When vehicles come into your bays during the winter, they’re usually dirty from driving through the snow, sleet and slush. With tires coming in direct contact with the road, they often take a beating during the winter months, and it’s common to see snow caked into the wheel well and all parts of the wheel. So, when your shop goes to remove a wheel assembly that’s dripping wet with snow melting off, it’s important to take extra care of not only the assembly but also your tire equipment.
Winter roads are full of sand, dirt and salt, which can harm your shop equipment. When snow melts, this highly abrasive and corrosive solution drips onto metal surfaces in your shop and can greatly accelerate wear. Let’s review the ways you can take care of your shop equipment and add to its longevity despite dealing with the harsh chemicals and elements that might come into your shop during the winter months.

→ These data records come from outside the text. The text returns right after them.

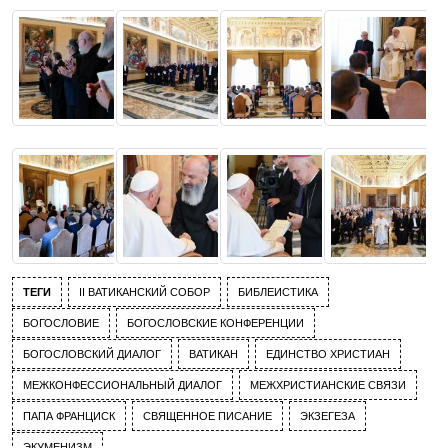
ТЕГИ
II ВАТИКАНСКИЙ СОБОР
БИБЛЕИСТИКА
БОГОСЛОВИЕ
БОГОСЛОВСКИЕ КОНФЕРЕНЦИИ
БОГОСЛОВСКИЙ ДИАЛОГ
ВАТИКАН
ЕДИНСТВО ХРИСТИАН
МЕЖКОНФЕССИОНАЛЬНЫЙ ДИАЛОГ
МЕЖХРИСТИАНСКИЕ СВЯЗИ
ПАПА ФРАНЦИСК
СВЯЩЕННОЕ ПИСАНИЕ
ЭКЗЕГЕЗА
ЭКУМЕНИЗМ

Tire changers need to be kept clean and dry. A daily inspection and cleaning are usually all that is needed. Any salt, sand or water present should be cleaned, and the machine should be lubricated where required. Bead sealer should not be used while the wheel is on the tire changer, but if some is spilled on the machine, it should be cleaned ASAP, so it doesn’t damage bead breaking cylinders or clamping air cylinders. The water separator should also be drained and cleaned, and the oiler should be filled with the proper oil and adjusted to be sure it is injecting the correct amount of oil.
Consumables such as jaw protectors, bead loosener protectors and plastic duck heads should also be checked and replaced where required.
Lift racks are especially vulnerable to the elements. For example, an alignment rack should be kept clean, and any parts that require lubrication should be lubed. In their spare time, technicians should use compressed air to blow out slip plates from the sides. Turn plates should be stored vertically when not in use so they can drain water and debris out.
Jack rails should also be cleaned, and any foreign debris should be removed before applying any lube. Water separators on the lift rack should be drained, cleaned and fresh oil added to the oiler if one is present.
Balancers also need to be kept clean and dry, and all tooling such as cones, collets and speed nuts should be inspected for excessive wear. Any broken or out-of-spec tooling should be replaced. For example, pin plates should be cleaned and lubricated to prevent corrosion, and any bent pins should be replaced.
If the balancer is equipped with a wheel lift, its oiler and regulator should be cleaned and adjusted, and the mechanism should be lubricated where required.
The turn of the new year is a great time to schedule a maintenance appointment with your equipment service provider. In addition, it serves as a good time to have an ALI-certified lift service specialist inspect cables, pulleys and pins and look for hydraulic leaks.